文:小松信夫
「YZF-R6」をベースにヤマハが自ら本気で造り込んだ「YZF-R6 GYTR」
ヤマハは1973年のTZ250を皮切りに、プライベーターに向けて2ストエンジンを積んだ市販ロードレーサー・TZシリーズを次々にサーキットへ送り出した。レギュレーションの変遷や、レースカテゴリーの盛衰などの状況に合わせ、小は50ccから大は750ccまで豊富なバリエーションを用意。世界GPからサンデーレースまで、世界中で幅広く多くのライダーに愛用され、長い間ロードレースというジャンルを支えた存在だったわけです。
そんなTZシリーズも2000年代初頭、世界中で急速に進んだロードレースマシンの4スト化によって、2009年モデルのTZ250とTZ125を最後に、その長い栄光の歴史に幕を下ろす。以来、ヤマハ製の純粋な市販ロードレーサーは存在していないんですが。でも…
TZの消滅以後、MotoGPを除けばヤマハのレース活動は、市販スーパースポーツ・YZF-Rシリーズを中心に展開。当初はレースベース車の供給といった形だったが、現在ヨーロッパ各国ではYZF-R6をベースに、レース用のパーツをあらかじめ組み込んだレース用コンプリートマシン・YZF-R6 GYTRが販売されてます。GYTRとは「GENUINE YAMAHA TECHNOLOGY RACING」の略で、「ヤマハ純正レーサー」的な意味ね。
YZF-Rシリーズのミドルバージョンとして、1999年モデルで登場したYZF-R6。2000年代以降、スーパースポーツ世界選手権をきっかけに世界中で盛り上がった600ccクラスのプロダクションレースにも使用され、勝利のためにモデルチェンジを繰り返して進化していった。YZF-R6 GYTRのベースとなったのは、2017年にモデルチェンジしたモデル。
YZF-R6の日本国内向けモデルは販売はされなかったものの、レースベース車は今も販売されている。国内向けレースベース車は市販車用外装から保安部品を取り除き、レース用ECUを同梱したもの。その他の部分は基本的にノーマルで、あくまでもレーサーを製作するための「ベースモデル」という扱い。同様のモデルはヨーロッパでもYZF-R6 RACEという名で販売されているんですが。

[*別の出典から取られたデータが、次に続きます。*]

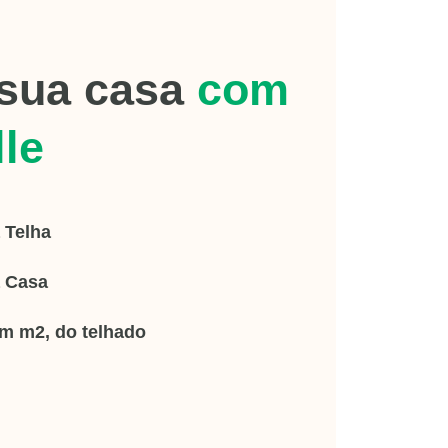
sua casa
com
lle
 Telha
a Casa
em m2, do telhado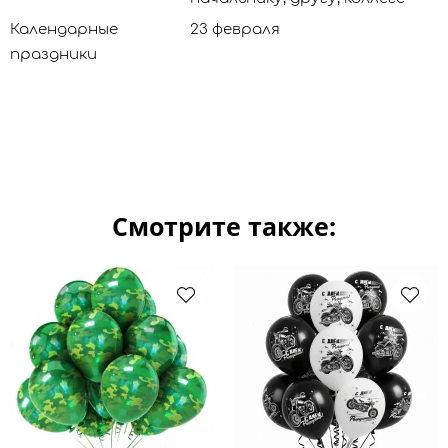
Календарные
23 февраля
праздники
Смотрите также:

これに対してYZF-R6 GYTRは、最初からある程度レース用のパーツが組み込まれていて、レーサーを一から製作するのにかかる手間が省かれているのが特徴。まず目につく外装は、基本デザインこそノーマルのものを踏襲するが、軽量なFRP製のレース用カウルに置き換えられていたり。
あくまでもサーキットでの速さを追求したパフォーマンスのために、エンジンの燃料噴射量や点火時期などをセッティングできるGYRT ECUも標準装備になってて。軽量ワイヤーハーネス、セッティング用のPC接続ケーブル、GYRT ABSエミュレーターも付属。 レーサーでは必要のないキーホールの代わりに、綺麗に始動スイッチが装着されてるのがやっつけではない感じ。
エンジン自体のメカニズムはノーマルと同じですが、アクラポビッチの軽量なチタン製エキゾーストシステム、エアインテークなどのGYTRレーシングパーツもあらかじめ装備されております。公道用モデルでは525サイズだったチェーンは、抵抗を減らすために520サイズにサイズダウン。合わせてスプロケットも変更して最終減速比がショート化されてたりと、レーサーらしく細かな部分までこだわった造りね。
軽量、高剛性なアルミデルタボックスフレームや、高精度でフルアジャスタブルな前後サスペンションはノーマルに準じたものだが、YZF-R6の持つレーサーに限りなく近いポテンシャルの高さをそのまま活かしたといえるのか。
2021年モデルからYZF-R6のラインナップはYZF-R6 GYTRとYZF-R6 RACEのみ。公道用モデルが存在せず、その高性能をクローズドコースで純粋に味わうためのモデルとなった。かつてTZは、公道用スポーツモデルのRDやRZとのメカニズム面での関連が深かったが、公道用スポーツモデルから発展した結果〝市販レーサー〟になったYZF-R6 GYTRこそ、ヤマハ市販レーサー復活への第一歩!…になるといいなぁ。